27 de Novembro de 2014: Primeira mensagem de Sócrates depois da prisão, divulgada pela TSF (e pelo Público);
4 de Dezembro de 2014: Carta publicada no Diário de Notícias;
5 de Março de 2015: Carta escrita a partir do estabelecimento prisional de Évora e entregue ao Diário de Notícias, Jornal de Notícias e TSF, com críticas a Passos Coelho;
4 de Abril de 2015: Texto de opinião publicado no Jornal de Notícias;
8 de Junho de 2015: Declaração exclusive ao Jornal de Notícias sobre a recusa de pulseira electrónica;
12 de Junho de 2015: Declarações enviadas por escrito à TSF e ao Diário de Notícias;
30 de Junho de 2015: Entrevista conjunta ao Diário de Notícias e à TSF;
19 de Agosto de 2015: Carta enviada ao Jornal de Notícias (e à SIC);
19 de Junho de 2016: Texto de opinião publicado ao mesmo tempo no Jornal de Notícias e na TSF;
26 de Junho de 2016: Texto de opinião na TSF (não se encontram no site da TSF textos de opinião de mais nenhum político);
10 de Setembro de 2016: Texto de opinião no Diário de Notícias.
16 de Setembro de 2016: Entrevista à TSF sobre o juiz Carlos Alexandre.
Se a consulta dos arquivos não me pregou nenhuma partida, para além destas intervenções José Sócrates só deu mais uma entrevista nestes quase dois anos, a famosa (e controversa) entrevista em duas partes à TVI.

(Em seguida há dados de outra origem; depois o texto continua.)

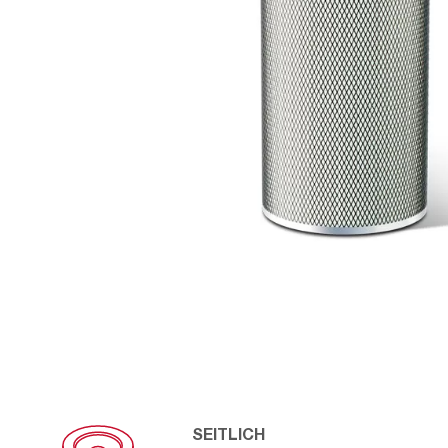
SEITLICH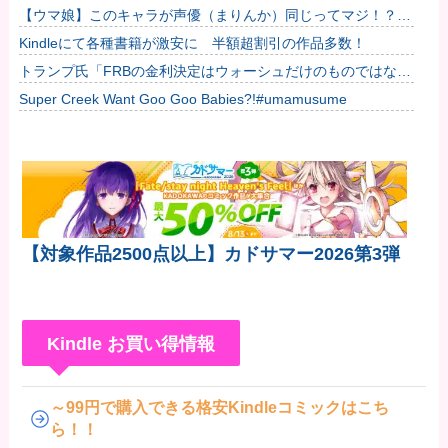
【ウマ娘】このキャラが声優（まりんか）同じってマジ！？
←「スズカさんみたいな演技の方がレアだと聞いて驚いたよ」
Kindleにて各種書籍が激安に 半額超割引の作品多数！
他
トランプ氏「FRBの金利決定はウォーシュだけのものではな
い」
Super Creek Want Goo Goo Babies?!#umamusume
【対象作品2500点以上】カドサマー2026第3弾
Kindle お買い得情報
～99円で購入できる格安Kindleコミックはこち
ら！！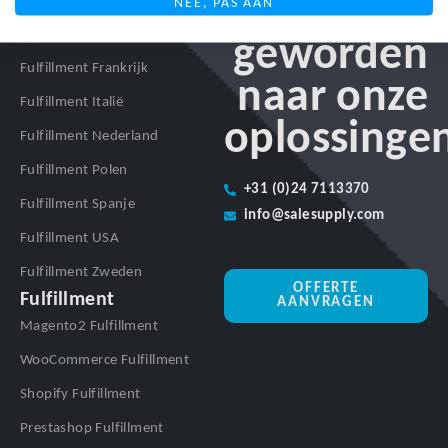
Benieuwd
NEE, PAS AAN
Fulfillment
Fulfillment Duitsland
geworden
Fulfillment Frankrijk
naar onze
Fulfillment Italië
oplossinge
Fulfillment Nederland
Fulfillment Polen
+31 (0)24 7113370
Fulfillment Spanje
info@salesupply.com
Fulfillment USA
Fulfillment Zweden
OFFERTE
Fulfillment
AANVRAGEN
Magento2 Fulfillment
WooCommerce Fulfillment
Shopify Fulfillment
Prestashop Fulfillment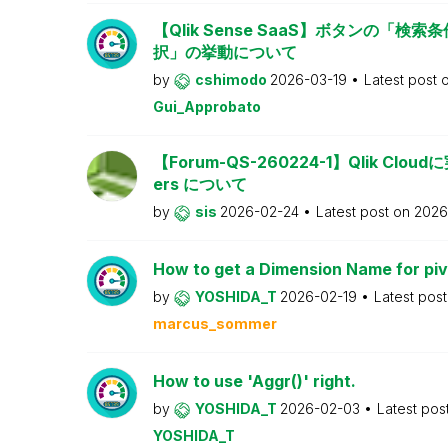
【Qlik Sense SaaS】ボタンの「検
択」の挙動について
by
cshimodo
2026-03-19
Latest post 
Gui_Approbato
【Forum-QS-260224-1】Qlik Cloud
ers について
by
sis
2026-02-24
Latest post on
2026
How to get a Dimension Name for piv
by
YOSHIDA_T
2026-02-19
Latest pos
marcus_sommer
How to use 'Aggr()' right.
by
YOSHIDA_T
2026-02-03
Latest pos
YOSHIDA_T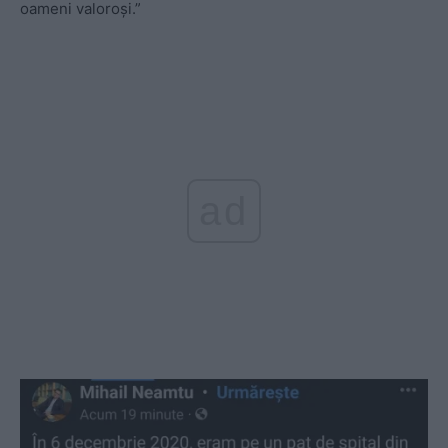
oameni valoroși.”
ad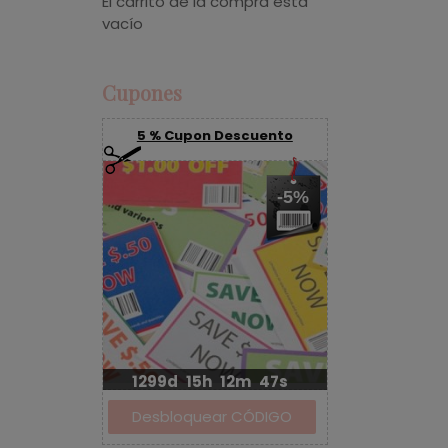
El carrito de la compra está
vacío
Cupones
5 % Cupon Descuento
-5%
1299d
15h
12m
46s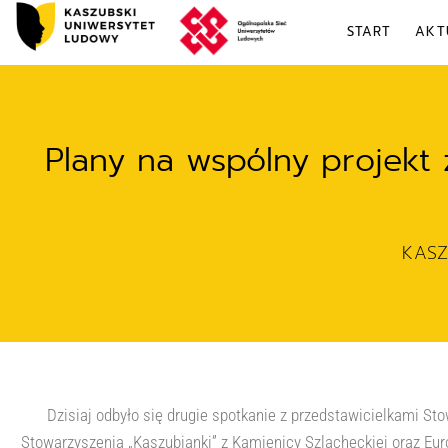
START
AKT
Plany na wspólny projekt 
KAS
Dzisiaj odbyło się drugie spotkanie z przedstawicielkami 
Stowarzyszenia „Kaszubianki” z Kamienicy Szlacheckiej oraz Eu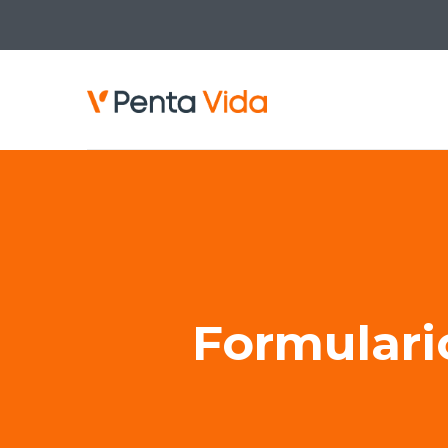
Formulari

No que diz respeito ainda ao grupo Global Media refira-se ainda que os órgãos de informação que o integram recusaram publicar a publicidade do Correio da Manhã em que se criticava uma decisão judicial que, durante alguns meses, impediu aquele jornal de publicar informação relevante sobre a Operação Marquês.

Estes dados indicam que aquele grupo de comunicação tem servido ao ex-primeiro-ministro como plataforma para defender as suas posições, com privilégios de acesso únicos, quase absoluta ausência de escrutínio, tudo isto quando se sabe que ele interferiu, em 2014, na escolha das direcções editoriais e que tem o seu amigo e advogado como presidente do Conselho de Administração.


Contudo parece haver uma espécie de “conspiração do silêncio” que não questiona esta situação, isto enquanto fervem as indignações por causa de um livro que, na verdade, só põe por escrito aquilo que todos sabem sobre a vida privada de algumas figuras públicas. O povo pode gostar muito de mexericos (enquanto diz mal deles), mas certo, certo, é que falar de mexericos é muito útil para não se falar de coisas realmente importantes. E para mascarar a hipocrisia reinante.